YOUR ASSIGNMENT ▸
Read through the data and report every line in which the word "them" occurs.

PROVIDED INFORMATION ▸
+--

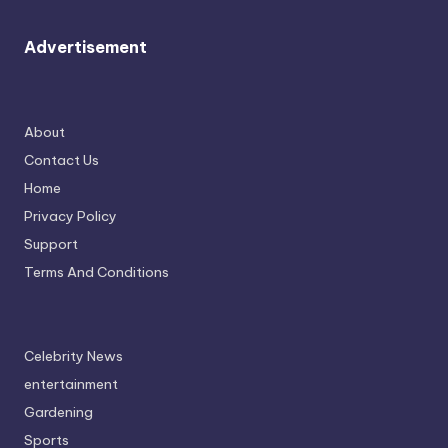
Advertisement
About
Contact Us
Home
Privacy Policy
Support
Terms And Conditions
Celebrity News
entertainment
Gardening
Sports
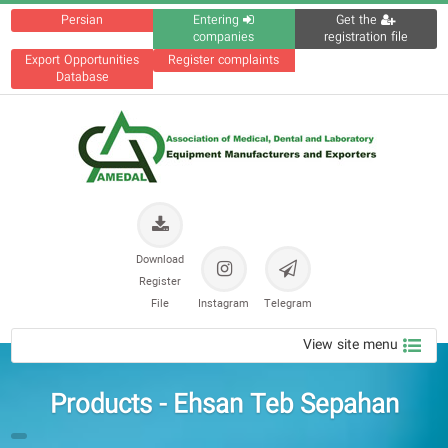
Persian
Entering
Get the
companies
registration file
Export Opportunities
Register complaints
Database
Download
Register
File
Instagram
Telegram
View site menu
Products - Ehsan Teb Sepahan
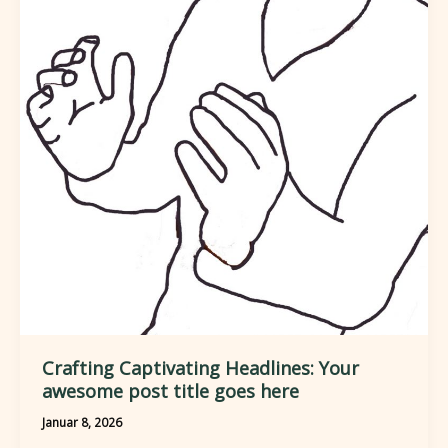
Readers
In:
Your
attractive
post
title
goes
here
Crafting Captivating Headlines: Your
awesome post title goes here
Januar 8, 2026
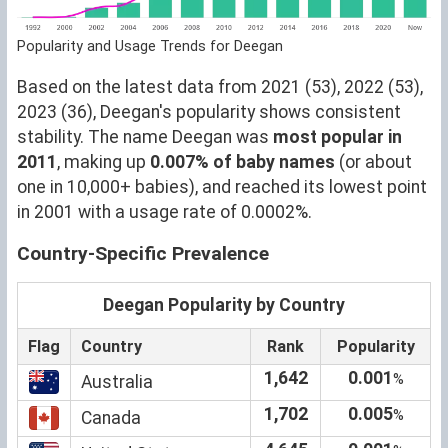
Popularity and Usage Trends for Deegan
Based on the latest data from 2021 (53), 2022 (53),
2023 (36), Deegan's popularity shows consistent
stability. The name Deegan was
most popular in
2011
, making up
0.007% of baby names
(or about
one in 10,000+ babies), and reached its lowest point
in 2001 with a usage rate of 0.0002%.
Country-Specific Prevalence
Deegan Popularity by Country
Flag
Country
Rank
Popularity
1,642
0.001
%
Australia
1,702
0.005
%
Canada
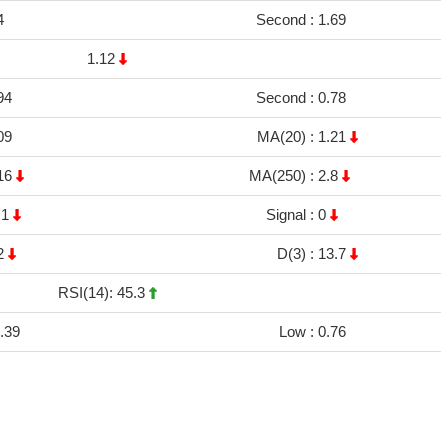
4
Second :
1.69
1.12
94
Second :
0.78
09
MA(20) :
1.21
16
MA(250) :
2.8
.1
Signal :
0
2
D(3) :
13.7
RSI(14): 45.3
.39
Low :
0.76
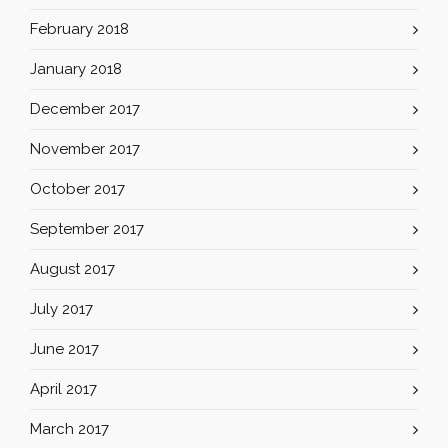
February 2018
January 2018
December 2017
November 2017
October 2017
September 2017
August 2017
July 2017
June 2017
April 2017
March 2017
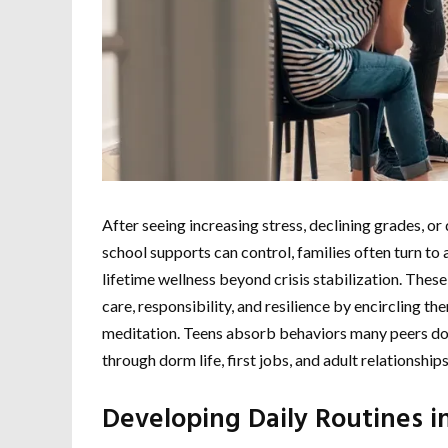
After seeing increasing stress, declining grades, 
school supports can control, families often turn to 
lifetime wellness beyond crisis stabilization. These 
care, responsibility, and resilience by encircling t
meditation. Teens absorb behaviors many peers do 
through dorm life, first jobs, and adult relationships
Developing Daily Routines i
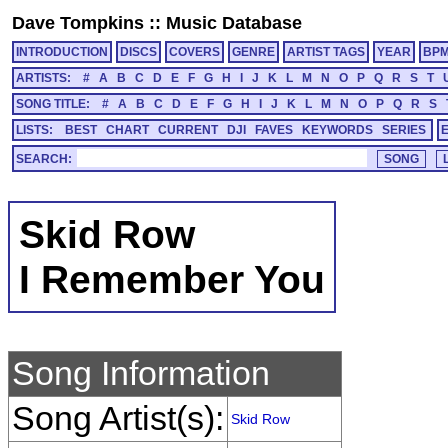
Dave Tompkins
::
Music Database
INTRODUCTION
DISCS
COVERS
GENRE
ARTIST TAGS
YEAR
BP
ARTISTS:
#
A
B
C
D
E
F
G
H
I
J
K
L
M
N
O
P
Q
R
S
T
SONG TITLE:
#
A
B
C
D
E
F
G
H
I
J
K
L
M
N
O
P
Q
R
S
LISTS:
BEST
CHART
CURRENT
DJI
FAVES
KEYWORDS
SERIES
SEARCH:
Skid Row
I Remember You
Song Information
Song Artist(s):
Skid Row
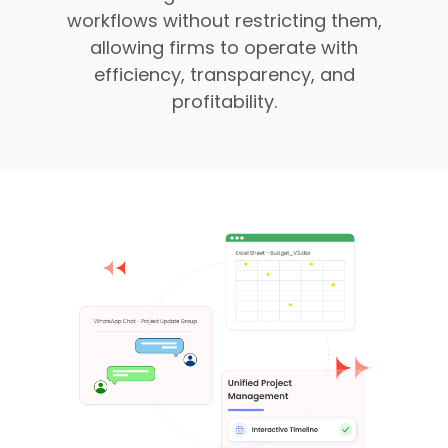
workflows without restricting them,
allowing firms to operate with
efficiency, transparency, and
profitability.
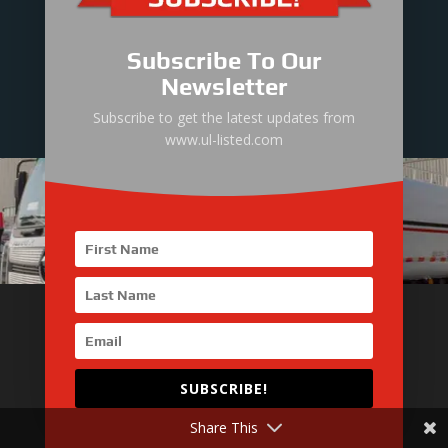
Technical Director
Mr. Jason Zhang : +86-199-2492-1731
Subscribe To Our
Newsletter
Subscribe to get the latest updates from
www.ul-listed.com
More about UL Listed
SUBSCRIBE!
UL Listed Introduction
Engine Power Pack
Share This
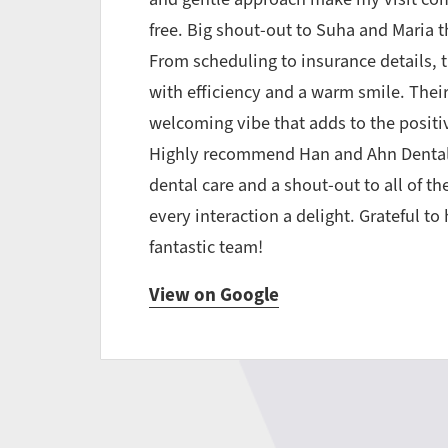
free. Big shout-out to Suha and Maria 
From scheduling to insurance details, t
with efficiency and a warm smile. Their
welcoming vibe that adds to the positiv
Highly recommend Han and Ahn Dental
dental care and a shout-out to all of t
every interaction a delight. Grateful t
fantastic team!
View on Google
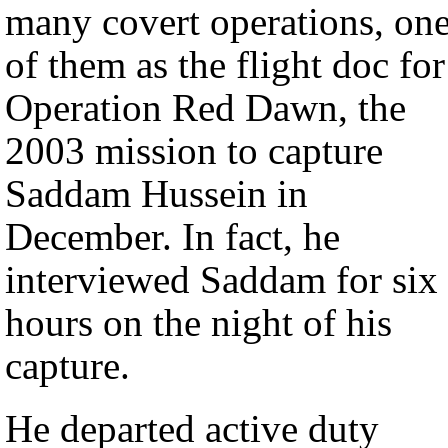
many covert operations, on
of them as the flight doc for
Operation Red Dawn, the
2003 mission to capture
Saddam Hussein in
December. In fact, he
interviewed Saddam for six
hours on the night of his
capture.
He departed active duty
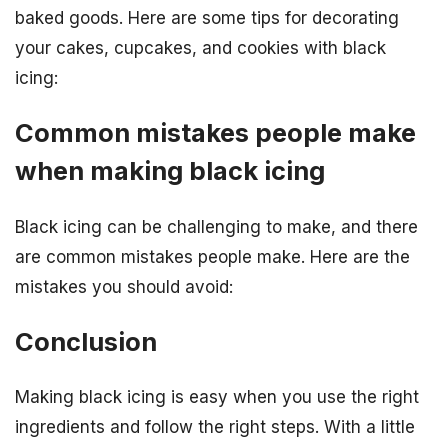
baked goods. Here are some tips for decorating
your cakes, cupcakes, and cookies with black
icing:
Common mistakes people make
when making black icing
Black icing can be challenging to make, and there
are common mistakes people make. Here are the
mistakes you should avoid:
Conclusion
Making black icing is easy when you use the right
ingredients and follow the right steps. With a little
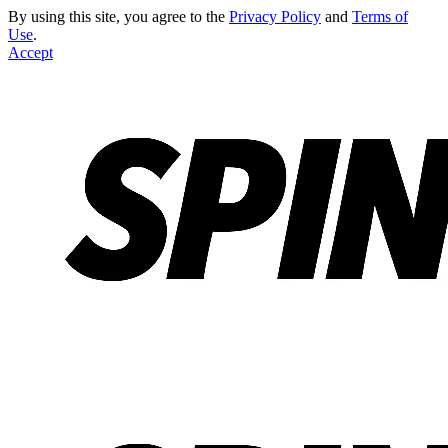
By using this site, you agree to the
Privacy Policy
and
Terms of
Use
.
Accept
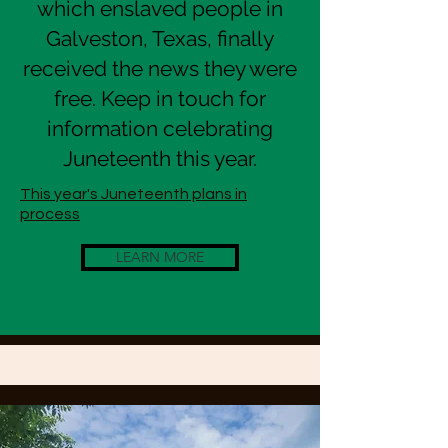
which enslaved people in
Galveston, Texas, finally
received the news they were
free. Keep in touch for
information celebrating
Juneteenth this year.
This year's Juneteenth plans in
process
LEARN MORE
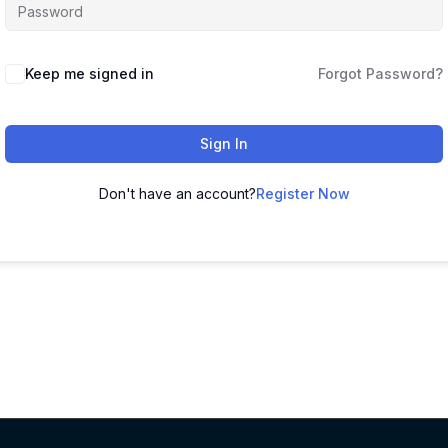
Keep me signed in
Forgot Password?
Sign In
Don't have an account?
Register Now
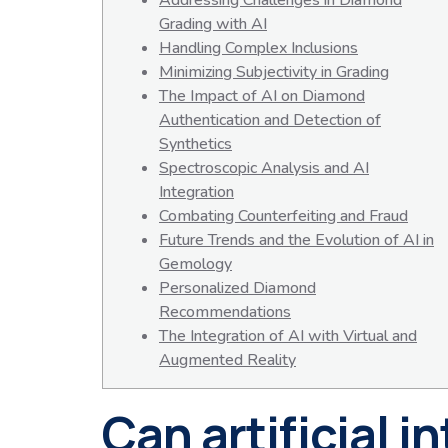
Addressing Challenges in Diamond
Grading with AI
Handling Complex Inclusions
Minimizing Subjectivity in Grading
The Impact of AI on Diamond
Authentication and Detection of
Synthetics
Spectroscopic Analysis and AI
Integration
Combating Counterfeiting and Fraud
Future Trends and the Evolution of AI in
Gemology
Personalized Diamond
Recommendations
The Integration of AI with Virtual and
Augmented Reality
Can artificial 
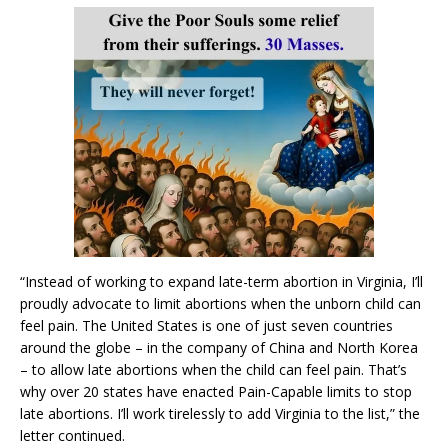
“Instead of working to expand late-term abortion in Virginia, I’ll
proudly advocate to limit abortions when the unborn child can
feel pain. The United States is one of just seven countries
around the globe – in the company of China and North Korea
– to allow late abortions when the child can feel pain. That’s
why over 20 states have enacted Pain-Capable limits to stop
late abortions. I’ll work tirelessly to add Virginia to the list,” the
letter continued.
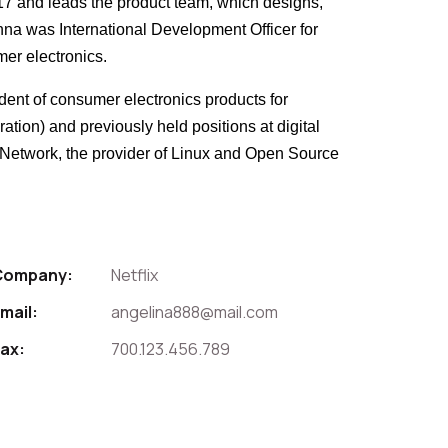
017 and leads the product team, which designs,
Anna was International Development Officer for
mer electronics.
ident of consumer electronics products for
tion) and previously held positions at digital
t Network, the provider of Linux and Open Source
Company:
Netflix
mail:
angelina888@mail.com
ax:
700.123.456.789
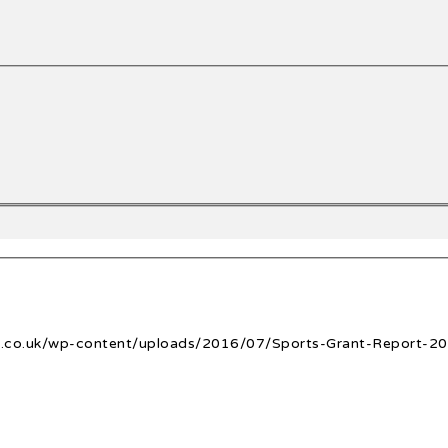
ge.co.uk/wp-content/uploads/2016/07/Sports-Grant-Report-20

+--

ANSWER BELOW ▸
workflows without restricting them,
of them as the flight doc for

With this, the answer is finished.